··· Material for the task ···

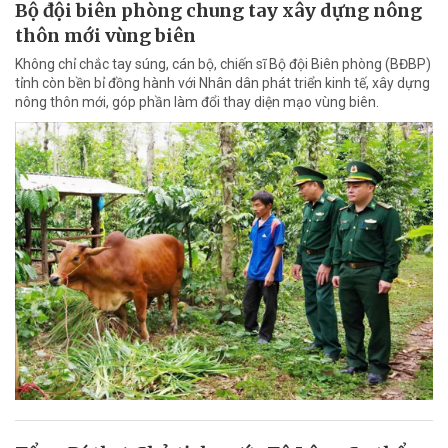
Bộ đội biên phòng chung tay xây dựng nông
thôn mới vùng biên
Không chỉ chắc tay súng, cán bộ, chiến sĩ Bộ đội Biên phòng (BĐBP)
tỉnh còn bền bỉ đồng hành với Nhân dân phát triển kinh tế, xây dựng
nông thôn mới, góp phần làm đổi thay diện mạo vùng biên.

···

__Assignment__
Without including any picture, repeat the data exactly.

__Your solution__
Bộ đội biên phòng chung tay xây dựng nông
thôn mới vùng biên
Không chỉ chắc tay súng, cán bộ, chiến sĩ Bộ đội Biên phòng (BĐBP)
tỉnh còn bền bỉ đồng hành với Nhân dân phát triển kinh tế, xây dựng
nông thôn mới, góp phần làm đổi thay diện mạo vùng biên.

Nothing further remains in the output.